Masih lanjut dia, sebagaimana diatur dalam Pasal 71 ayat (2) UU Nomor 10 Tahun 2016 tentang Perubahan Kedua Atas UU Nomor 1 Tahun 2015 tentang Penetapan Perppu Nomor 1 Tahun 2014 tentang Pemilihan Gubernur, Bupati, Walikota Menjadi Undang-Undang.

Khususnya di Pasal 71 ayat (2) menegaskan gubernur/ wakil gubernur, bupati/wakil bupati dan walikota/wakil walikota dilarang melakukan pergantian pejabat 6 bulan sebelum tanggal penetapan pasangan calon sampai dengan akhir masa jabatan kecuali mendapat persetujuan tertulis dari menteri.

“Mutasi pejabat administrator, pejabat pengawas dan pejabat fungsional yang dilakukan Pj Gubernur NTB, telah memantik keributan publik yang seharusnya tidak perlu terjadi, kalau Pj Gubernur tidak terlalu mengedepankan subjektivitas dan ego pribadi dengan memaksakan harus ada mutasi,” ungkapnya.

Lebih jauh Wink Haris menjelaskan, dalam Pasal 71 terdapat beberapa ayat yang wajib dipatuhi oleh Pj. Selain ayat (2) ayat (4) dipertegas bahwa ketentuan sebagaimana dimaksud pada ayat (1) sampai dengan ayat (3) berlaku juga untuk penjabat Gubernur atau penjabat Bupati/Wali Kota.

Selanjutnya pada ayat (5) dijelaskan pula bahwa “Dalam hal Gubernur atau Wakil Gubemur, Bupati atau Wakil Bupati, dan Wali Kota atau Wakil Wali Kota selaku petahana melanggar ketentuan sebagaimana dimaksud pada ayat (2) dan ayat (3), petahana tersebut dikenai sanksi pembatalan sebagai calon Oleh KPU Provinsi atau KPU Kabupaten/Kota.”

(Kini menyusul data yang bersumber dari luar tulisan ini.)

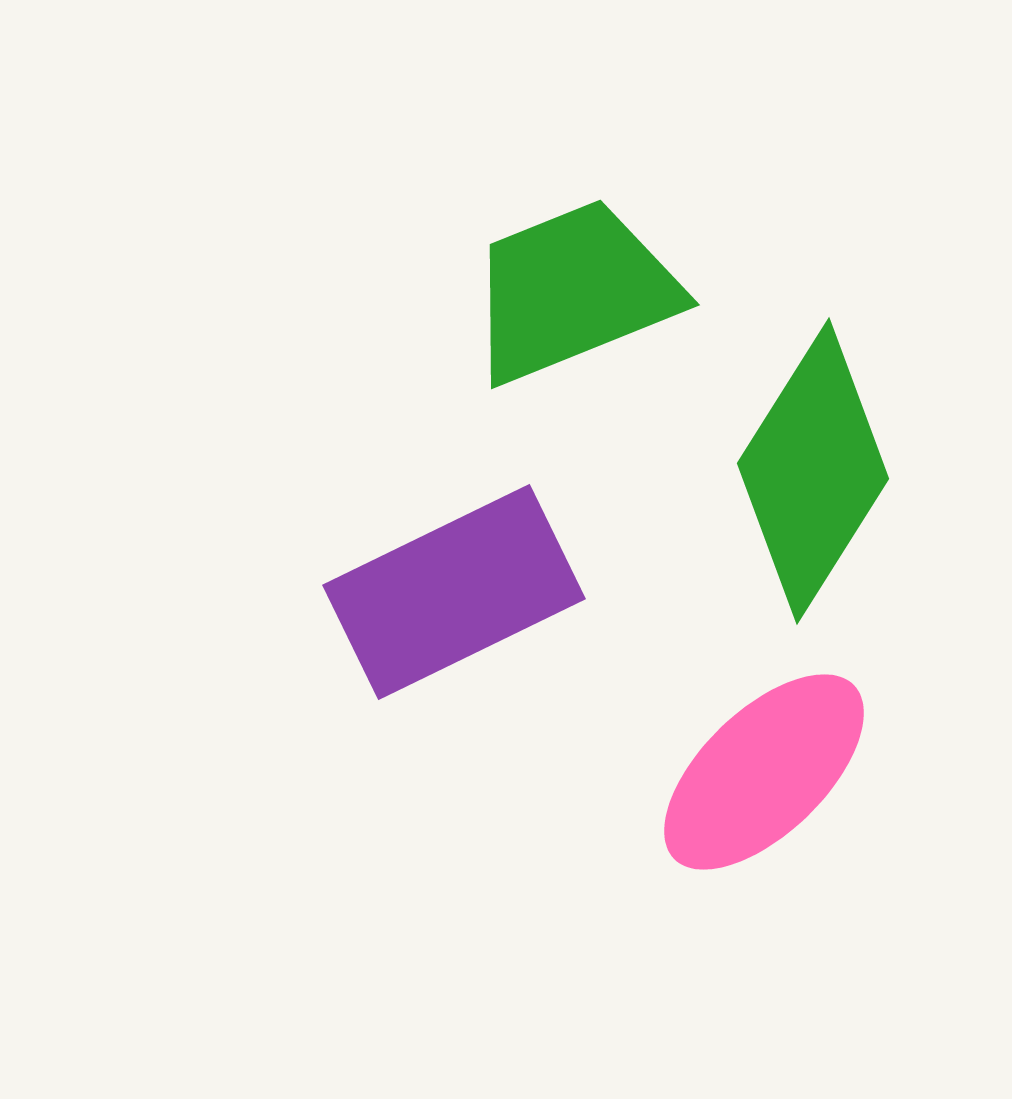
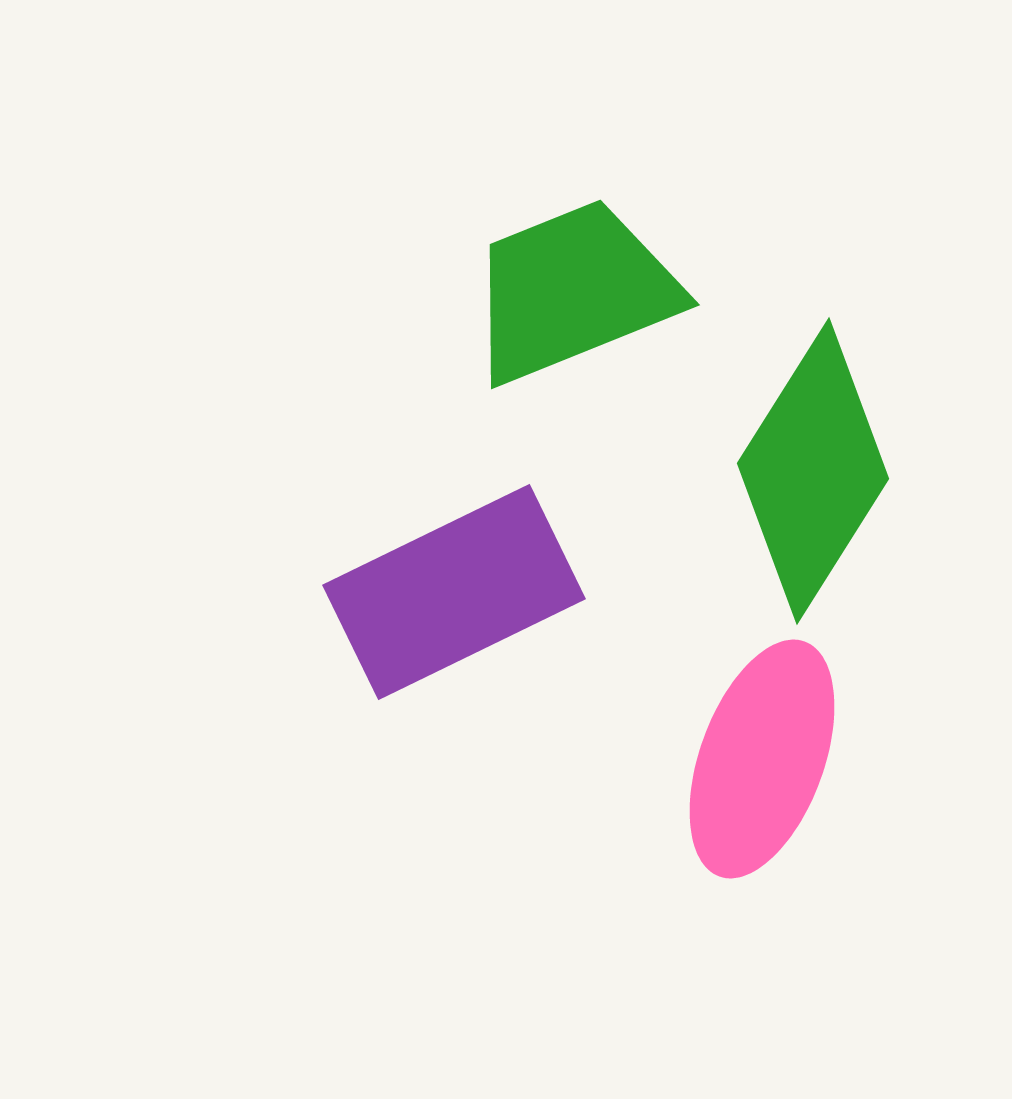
pink ellipse: moved 2 px left, 13 px up; rotated 26 degrees counterclockwise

Dan pada ayat (6) dijelaskan bahwa ada sanksi bagi kepala daerah yang melanggar sebagaimana dimaksud pada ayat (1) sampai dengan ayat (3) yang bukan petahana diatur sesuai dengan peraturan perundang-undangan yang berlaku.

Sementara itu salah satu yang menyebabkan seorang kepala daerah apakah kepala daerah definitif maupun PLT, PJS maupun PJ untuk dapat diberhentikan adalah, apabila kepala daerah melakukan pelanggaran terhadap ketentuan perundang-undangan yang berlaku.

“Karenanya maka kami minta Mendagri harus tegas, apabila Pj. Gubernur NTB tidak membatalkan mutasi yang sudah dilakukan maka Pj. Gubernur NTB harus diberhentikan karena sudah jelas melanggar ketentuan pada Undang-Undang Nomor 10 Tahun 2016,” ujar dia.

Dia menjelaskan, andaipun benar sesuai informasi yang didapatkan dari orang dalam di Badan Kepegawaian Provinsi NTB, bahwa Pj. Gubernur NTB mendapatkan persetuiuan untuk melakukan mutasi, tetap saja terjadi pelanggaran karena surat persetujuan tersebut telah menjadi kadaluarsa dan bertentangan pelaksanaannya oleh Pj. Gubernur NTB setelah tanggal 22 Maret 2024.

Sehingga, tidak dapat digunakan sebagai dasar, surat persetujuan tersebut yang dipakai mutasi oleh Pj. Gubernur berdasarkan Surat Plh. Direktur Jenderal otonomi Daerah Kementerian Dalam Negeri Nornor: 100.2.2.0/ 1903/OTDA, tanggal 8 Matet 2024, perihal Persetuiuan Pengangkatan, Pelantikan, Pengukuhan, dan Pemberhentian Pejabat Administrator, Pejabat Pengawas dan Pejabat Fungsional di Lingkungan Pemprov NTB.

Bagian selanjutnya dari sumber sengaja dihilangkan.